Aleksandar Vuković od poniedziałku poprowadzi Legię Warszawa - poinformował Bogusław Leśnodorski na Twitterze. Serb ma przejąć drużynę po Besniku Hasim, dla którego niedzielny mecz ma być ostatnim na ławce trenerskiej mistrzów Polski. Hasi jednak nie przyjął do wiadomości odsunięcia go od drużyny.
Od jutra druyne prowadzi Vuko
O zwolnieniu Besnika Hasiego mówiło się od dłuższego czasu. Mistrzowie Polski w tabeli Ekstraklasy zajmują trzecie miejsce od końca, odpadli z Pucharu Polski po przegranej z pierwszoligowym Górnikiem Zabrze i doznali wysokiej porażki z Borussią Dortmund 0:6 w Lidze Mistrzów. W niedzielę Legia przegrała na własnym boisku z KGHM Zagłębiem Lubin 2:3 ponosząc czwartą ligową porażkę w sezonie.

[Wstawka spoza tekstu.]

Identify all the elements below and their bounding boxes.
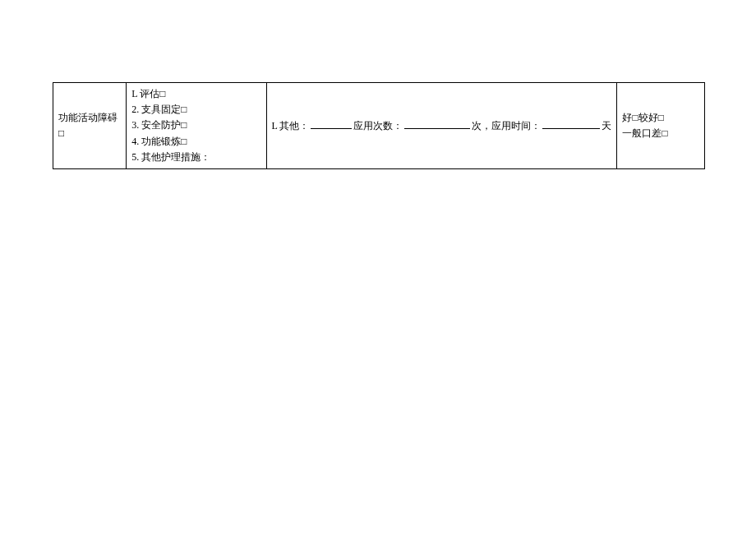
measure-item: 3. 安全防护□: [131, 118, 260, 133]
measures-list: L 评估□ 2. 支具固定□ 3. 安全防护□ 4. 功能锻炼□ 5. 其他护理…: [131, 86, 260, 165]
form-table: 功能活动障碍□ L 评估□ 2. 支具固定□ 3. 安全防护□ 4. 功能锻炼□…: [53, 82, 705, 169]
evaluation-cell: 好□较好□ 一般口差□: [617, 83, 705, 169]
usage-time-unit: 天: [602, 120, 611, 131]
evaluation-lines: 好□较好□ 一般口差□: [622, 110, 699, 141]
other-blank[interactable]: [311, 118, 352, 129]
table-row: 功能活动障碍□ L 评估□ 2. 支具固定□ 3. 安全防护□ 4. 功能锻炼□…: [53, 83, 705, 169]
other-prefix: L 其他：: [272, 120, 310, 131]
usage-time-blank[interactable]: [542, 118, 600, 129]
measure-item: 2. 支具固定□: [131, 102, 260, 118]
category-cell: 功能活动障碍□: [53, 83, 127, 169]
measure-item: 4. 功能锻炼□: [131, 134, 260, 150]
category-label: 功能活动障碍□: [58, 112, 118, 139]
usage-count-blank[interactable]: [404, 118, 470, 129]
usage-count-unit: 次，: [472, 120, 491, 131]
usage-count-label: 应用次数：: [353, 120, 403, 131]
details-content: L 其他：应用次数：次，应用时间：天: [272, 118, 612, 134]
measure-item: L 评估□: [131, 86, 260, 102]
details-cell: L 其他：应用次数：次，应用时间：天: [266, 83, 617, 169]
measures-cell: L 评估□ 2. 支具固定□ 3. 安全防护□ 4. 功能锻炼□ 5. 其他护理…: [127, 83, 266, 169]
evaluation-line2: 一般口差□: [622, 126, 699, 141]
form-table-container: 功能活动障碍□ L 评估□ 2. 支具固定□ 3. 安全防护□ 4. 功能锻炼□…: [53, 82, 705, 169]
usage-time-label: 应用时间：: [491, 120, 541, 131]
evaluation-line1: 好□较好□: [622, 110, 699, 126]
measure-item: 5. 其他护理措施：: [131, 150, 260, 165]
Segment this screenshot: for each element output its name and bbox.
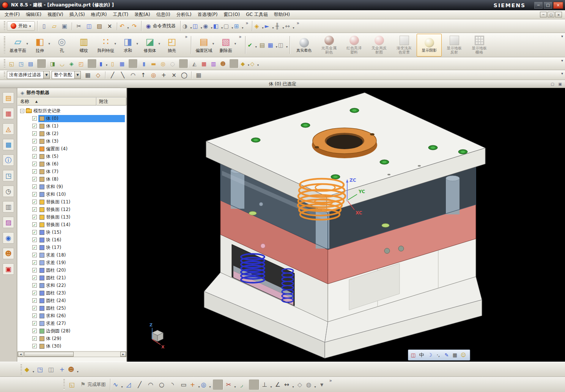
sketch-environment-icon[interactable]: ◱ — [67, 379, 77, 390]
display-constraints-icon[interactable]: ◍ — [305, 379, 316, 390]
tree-row[interactable]: 求差 (27) — [17, 320, 126, 327]
toolbar-handle[interactable] — [4, 21, 5, 31]
selection-scope-combo[interactable]: 整个装配 ▼ — [52, 71, 81, 79]
measure-tool-icon[interactable]: ◫ — [278, 40, 288, 50]
chain-tool-icon[interactable]: ◌ — [168, 59, 177, 68]
thread-button[interactable]: ▥ 螺纹 — [73, 34, 95, 56]
checkbox-icon[interactable] — [32, 276, 37, 280]
cut-icon[interactable]: ✂ — [74, 21, 84, 31]
tree-row[interactable]: 体 (0) — [17, 115, 126, 122]
toolbar-icon[interactable] — [117, 22, 117, 30]
floor-reflection-button[interactable]: 显示地板反射 — [442, 34, 467, 57]
tree-row[interactable]: 替换面 (12) — [17, 206, 126, 213]
overflow-chevron[interactable]: » — [185, 33, 187, 39]
visualization-icon[interactable]: ◈ — [254, 21, 264, 31]
circle-icon[interactable]: ○ — [156, 379, 167, 390]
checkbox-icon[interactable] — [32, 245, 37, 250]
angle-constraint-icon[interactable]: ∠ — [272, 379, 283, 390]
status-pane-icon[interactable]: ▢ — [549, 81, 556, 87]
combo-arrow-icon[interactable]: ▼ — [43, 71, 49, 79]
tree-row[interactable]: 替换面 (11) — [17, 198, 126, 206]
toolbar-handle[interactable] — [20, 364, 22, 375]
ruler-icon[interactable]: ↔ — [285, 21, 294, 31]
window-tile-icon[interactable]: ◫ — [46, 364, 56, 375]
toolbar-icon[interactable] — [230, 59, 238, 68]
show-shadow-button[interactable]: 显示阴影 — [417, 34, 442, 57]
tree-row[interactable]: 体 (29) — [17, 335, 126, 342]
part-families-icon[interactable]: ▥ — [209, 59, 218, 68]
true-shading-button[interactable]: 真实着色 — [291, 34, 316, 57]
snap-midpoint-icon[interactable]: ╲ — [118, 70, 127, 80]
checkbox-icon[interactable] — [32, 146, 37, 151]
arc-icon[interactable]: ◠ — [145, 379, 156, 390]
checkbox-icon[interactable] — [32, 154, 37, 159]
fillet-icon[interactable]: ◝ — [167, 379, 178, 390]
fit-view-icon[interactable]: ◉ — [203, 21, 212, 31]
menu-assemblies[interactable]: 装配(A) — [131, 10, 153, 19]
sketch-tool-icon[interactable] — [213, 379, 223, 390]
unite-button[interactable]: ◨ 求和 — [117, 34, 139, 56]
reuse-library-icon[interactable]: ▩ — [3, 139, 14, 150]
menu-edit[interactable]: 编辑(E) — [23, 10, 44, 19]
menu-preferences[interactable]: 首选项(P) — [195, 10, 221, 19]
checkbox-icon[interactable] — [32, 268, 37, 272]
checkbox-icon[interactable] — [32, 283, 37, 288]
copy-icon[interactable]: ◫ — [85, 21, 94, 31]
checkbox-icon[interactable] — [32, 116, 37, 121]
constraint-navigator-icon[interactable]: ▦ — [3, 108, 14, 119]
overflow-chevron[interactable]: » — [329, 377, 332, 383]
new-window-icon[interactable]: ⊞ — [234, 21, 243, 31]
team-roles-icon[interactable]: ☻ — [68, 364, 79, 375]
snap-icon[interactable] — [191, 71, 192, 79]
wcs-icon[interactable]: ◆ — [241, 59, 249, 68]
pane-icon[interactable]: ▢ — [223, 21, 233, 31]
line-icon[interactable]: ╱ — [134, 379, 145, 390]
checkbox-icon[interactable] — [32, 336, 37, 341]
annotation-grid-icon[interactable]: ▦ — [200, 59, 208, 68]
capsule-tool-icon[interactable]: ▬ — [149, 59, 158, 68]
graphics-viewport[interactable]: ZC YC XC Z X ◫中☽·,✎▦☺ — [127, 88, 565, 362]
tree-row[interactable]: 体 (1) — [17, 122, 126, 130]
toolbar-handle[interactable] — [63, 379, 65, 390]
menu-gc-toolbox[interactable]: GC 工具箱 — [243, 10, 271, 19]
toolbar-icon[interactable] — [129, 59, 137, 68]
cube-view-icon[interactable]: ◧ — [213, 21, 223, 31]
pattern-feature-button[interactable]: ∷ 阵列特征 — [95, 34, 117, 56]
grid-tool-icon[interactable]: ▦ — [268, 40, 277, 50]
layer-settings-icon[interactable]: ▤ — [26, 59, 35, 68]
toolbar-handle[interactable] — [4, 59, 5, 68]
snap-pole-icon[interactable]: ↑ — [138, 70, 148, 80]
redo-icon[interactable]: ↷ — [130, 21, 139, 31]
tree-row[interactable]: 体 (8) — [17, 175, 126, 183]
expression-table-icon[interactable]: ▦ — [118, 59, 126, 68]
checkbox-icon[interactable] — [32, 200, 37, 204]
hole-button[interactable]: ◎ 孔 — [51, 34, 73, 56]
undo-icon[interactable]: ↶ — [120, 21, 129, 31]
trim-body-button[interactable]: ◪ 修剪体 — [139, 34, 161, 56]
extrude-button[interactable]: ◧ 拉伸 — [29, 34, 51, 56]
restore-button[interactable]: □ — [544, 2, 552, 9]
ime-smiley-icon[interactable]: ☺ — [460, 351, 467, 359]
cylinder-tool-icon[interactable]: ▮ — [140, 59, 148, 68]
tree-row[interactable]: 边倒圆 (28) — [17, 327, 126, 335]
start-button[interactable]: 开始 — [7, 21, 35, 31]
tree-row[interactable]: 体 (2) — [17, 130, 126, 137]
checkbox-icon[interactable] — [32, 184, 37, 189]
toolbar-icon[interactable] — [88, 59, 96, 68]
floor-grid-button[interactable]: 显示地板栅格 — [467, 34, 492, 57]
revolve-small-icon[interactable]: ▯ — [108, 59, 117, 68]
column-header-name[interactable]: 名称 ▲ — [17, 98, 96, 105]
checkbox-icon[interactable] — [32, 131, 37, 136]
tree-row[interactable]: 替换面 (13) — [17, 213, 126, 221]
scrollbar-thumb[interactable] — [24, 352, 74, 357]
checkbox-icon[interactable] — [32, 291, 37, 295]
tree-row[interactable]: 圆柱 (21) — [17, 274, 126, 282]
quick-trim-icon[interactable]: ✂ — [225, 379, 236, 390]
snap-center-icon[interactable]: ◎ — [149, 70, 158, 80]
tree-row[interactable]: 圆柱 (20) — [17, 266, 126, 274]
new-component-icon[interactable]: ◆ — [24, 364, 34, 375]
ok-check-icon[interactable]: ✔ — [247, 40, 257, 50]
ime-keyboard-icon[interactable]: ▦ — [451, 351, 459, 359]
tree-row[interactable]: 求和 (22) — [17, 282, 126, 289]
scroll-left-icon[interactable] — [18, 352, 24, 357]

Hasi jednak nie przyjął do wiadomości odsunięcia go od drużyny.
Wciąż jestem trenerem Legii. Jeżeli klub zdecyduje inaczej, to przyjmę tę decyzję. W poniedziałek odbędą się rozmowy z władzami. Nie będę mówił o tym publicznie, bo rozmowy będą w zamkniętym gronie - powiedział Albańczyk na pomeczowej konferencji prasowej.

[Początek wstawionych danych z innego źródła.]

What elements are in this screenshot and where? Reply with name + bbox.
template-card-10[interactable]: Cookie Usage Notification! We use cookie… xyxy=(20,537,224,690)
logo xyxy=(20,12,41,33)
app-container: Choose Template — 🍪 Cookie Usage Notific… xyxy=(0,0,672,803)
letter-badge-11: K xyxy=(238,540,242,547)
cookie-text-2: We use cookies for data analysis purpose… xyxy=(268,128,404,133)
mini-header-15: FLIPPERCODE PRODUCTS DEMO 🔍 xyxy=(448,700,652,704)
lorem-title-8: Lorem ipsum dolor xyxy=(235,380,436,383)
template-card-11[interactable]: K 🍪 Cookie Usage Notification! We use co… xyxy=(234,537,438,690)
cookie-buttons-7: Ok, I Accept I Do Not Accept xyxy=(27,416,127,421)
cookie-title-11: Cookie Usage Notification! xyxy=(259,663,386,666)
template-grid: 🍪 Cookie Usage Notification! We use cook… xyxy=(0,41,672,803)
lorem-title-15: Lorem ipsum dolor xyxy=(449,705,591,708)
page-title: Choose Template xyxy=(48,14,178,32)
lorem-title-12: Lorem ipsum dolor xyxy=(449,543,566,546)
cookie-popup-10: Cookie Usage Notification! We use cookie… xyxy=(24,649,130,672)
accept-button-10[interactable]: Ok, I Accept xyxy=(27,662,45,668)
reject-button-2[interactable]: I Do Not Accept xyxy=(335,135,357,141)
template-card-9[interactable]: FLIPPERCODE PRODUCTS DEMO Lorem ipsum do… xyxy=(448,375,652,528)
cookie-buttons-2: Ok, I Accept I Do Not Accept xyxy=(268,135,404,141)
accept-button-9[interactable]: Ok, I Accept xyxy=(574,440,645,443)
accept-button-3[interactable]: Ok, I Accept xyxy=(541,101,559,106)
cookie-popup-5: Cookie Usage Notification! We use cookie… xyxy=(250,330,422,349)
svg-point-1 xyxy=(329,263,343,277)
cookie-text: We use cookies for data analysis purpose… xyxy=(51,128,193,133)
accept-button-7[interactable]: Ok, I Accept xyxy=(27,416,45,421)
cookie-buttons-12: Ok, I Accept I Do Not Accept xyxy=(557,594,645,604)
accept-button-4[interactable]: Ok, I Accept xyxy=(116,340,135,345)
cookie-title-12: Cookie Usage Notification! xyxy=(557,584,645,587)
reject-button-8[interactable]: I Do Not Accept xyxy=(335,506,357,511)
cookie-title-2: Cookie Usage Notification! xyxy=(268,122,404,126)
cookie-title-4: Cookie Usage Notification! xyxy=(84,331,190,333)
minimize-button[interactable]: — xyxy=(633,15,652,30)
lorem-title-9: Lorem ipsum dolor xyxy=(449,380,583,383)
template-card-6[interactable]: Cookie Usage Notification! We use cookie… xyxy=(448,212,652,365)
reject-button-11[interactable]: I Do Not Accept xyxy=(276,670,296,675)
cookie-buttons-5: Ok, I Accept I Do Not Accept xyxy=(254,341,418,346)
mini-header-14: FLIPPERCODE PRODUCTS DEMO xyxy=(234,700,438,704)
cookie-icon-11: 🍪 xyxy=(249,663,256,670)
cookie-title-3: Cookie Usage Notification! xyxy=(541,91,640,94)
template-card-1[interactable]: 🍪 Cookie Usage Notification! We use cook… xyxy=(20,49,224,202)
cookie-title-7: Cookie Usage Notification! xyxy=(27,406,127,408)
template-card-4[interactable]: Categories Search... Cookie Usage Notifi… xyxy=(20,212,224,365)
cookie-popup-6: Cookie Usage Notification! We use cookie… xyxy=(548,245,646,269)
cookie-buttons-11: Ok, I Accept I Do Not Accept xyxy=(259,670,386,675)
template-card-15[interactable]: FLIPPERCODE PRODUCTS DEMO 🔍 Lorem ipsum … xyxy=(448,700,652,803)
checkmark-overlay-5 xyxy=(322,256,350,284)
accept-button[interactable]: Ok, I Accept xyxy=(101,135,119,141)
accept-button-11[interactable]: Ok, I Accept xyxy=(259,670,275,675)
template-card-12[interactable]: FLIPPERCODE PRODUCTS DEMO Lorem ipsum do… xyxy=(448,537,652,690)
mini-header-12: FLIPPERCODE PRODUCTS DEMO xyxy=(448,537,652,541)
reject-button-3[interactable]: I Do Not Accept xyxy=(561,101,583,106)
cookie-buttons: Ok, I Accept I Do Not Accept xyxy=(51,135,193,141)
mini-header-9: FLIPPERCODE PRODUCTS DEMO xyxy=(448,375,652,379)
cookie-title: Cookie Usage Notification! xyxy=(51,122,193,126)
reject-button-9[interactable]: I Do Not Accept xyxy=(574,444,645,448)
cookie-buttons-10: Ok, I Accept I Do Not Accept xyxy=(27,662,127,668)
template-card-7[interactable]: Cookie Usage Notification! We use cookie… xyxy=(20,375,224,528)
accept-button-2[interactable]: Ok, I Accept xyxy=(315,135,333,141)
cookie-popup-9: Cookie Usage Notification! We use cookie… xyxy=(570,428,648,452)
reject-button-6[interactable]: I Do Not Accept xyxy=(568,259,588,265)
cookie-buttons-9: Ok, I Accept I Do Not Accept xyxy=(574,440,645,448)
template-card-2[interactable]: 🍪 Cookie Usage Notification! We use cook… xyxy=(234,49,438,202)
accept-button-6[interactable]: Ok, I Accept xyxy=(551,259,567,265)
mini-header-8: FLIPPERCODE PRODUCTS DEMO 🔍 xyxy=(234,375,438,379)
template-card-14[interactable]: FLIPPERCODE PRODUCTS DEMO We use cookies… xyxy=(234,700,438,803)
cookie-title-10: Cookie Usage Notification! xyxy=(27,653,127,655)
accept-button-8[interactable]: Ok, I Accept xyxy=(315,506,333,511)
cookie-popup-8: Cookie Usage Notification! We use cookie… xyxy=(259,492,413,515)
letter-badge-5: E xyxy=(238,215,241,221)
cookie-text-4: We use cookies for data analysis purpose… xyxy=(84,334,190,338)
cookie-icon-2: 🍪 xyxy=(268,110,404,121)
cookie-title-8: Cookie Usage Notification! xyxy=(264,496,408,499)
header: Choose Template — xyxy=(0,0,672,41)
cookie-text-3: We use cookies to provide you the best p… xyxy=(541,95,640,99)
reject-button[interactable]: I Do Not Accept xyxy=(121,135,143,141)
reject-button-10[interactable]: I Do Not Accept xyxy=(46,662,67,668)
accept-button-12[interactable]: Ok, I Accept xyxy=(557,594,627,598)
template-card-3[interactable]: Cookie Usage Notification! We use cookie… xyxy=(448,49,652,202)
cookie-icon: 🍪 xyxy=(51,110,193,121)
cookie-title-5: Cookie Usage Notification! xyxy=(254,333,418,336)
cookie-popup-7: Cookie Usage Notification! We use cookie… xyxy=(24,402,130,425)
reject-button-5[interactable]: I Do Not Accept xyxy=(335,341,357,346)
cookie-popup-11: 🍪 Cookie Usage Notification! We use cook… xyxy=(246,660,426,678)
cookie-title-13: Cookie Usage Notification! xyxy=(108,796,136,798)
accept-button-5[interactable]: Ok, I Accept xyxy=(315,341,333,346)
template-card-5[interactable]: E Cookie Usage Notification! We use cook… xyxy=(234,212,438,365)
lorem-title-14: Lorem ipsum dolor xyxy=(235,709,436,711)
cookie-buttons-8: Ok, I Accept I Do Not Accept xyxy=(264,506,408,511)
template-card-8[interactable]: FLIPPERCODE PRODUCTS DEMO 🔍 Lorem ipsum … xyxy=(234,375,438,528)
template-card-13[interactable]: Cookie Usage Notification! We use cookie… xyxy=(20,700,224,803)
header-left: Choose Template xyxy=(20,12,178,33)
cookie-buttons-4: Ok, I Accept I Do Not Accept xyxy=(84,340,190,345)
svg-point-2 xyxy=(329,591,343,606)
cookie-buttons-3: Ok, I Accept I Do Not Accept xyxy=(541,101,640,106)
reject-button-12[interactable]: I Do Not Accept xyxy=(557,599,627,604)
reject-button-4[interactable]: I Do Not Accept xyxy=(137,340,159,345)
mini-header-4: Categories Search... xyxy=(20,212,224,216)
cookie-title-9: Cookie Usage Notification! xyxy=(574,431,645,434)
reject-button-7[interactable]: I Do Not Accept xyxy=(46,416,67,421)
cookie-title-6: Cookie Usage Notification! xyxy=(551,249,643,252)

Aleksandar Vuković, który ma go zastąpić jest między innymi byłym piłkarzem Legii. Serb bronił barw warszawskiej drużyny w latach 2001-2004 i 2005-2008. Od 2015 pracował przy Łazienkowskiej jako asystent trenera.
Vuković ma być tymczasowym trenerem. Jednym z silniejszych kandydatów na docelowego szkoleniowca zespołu wymieniany jest Jacek Magiera.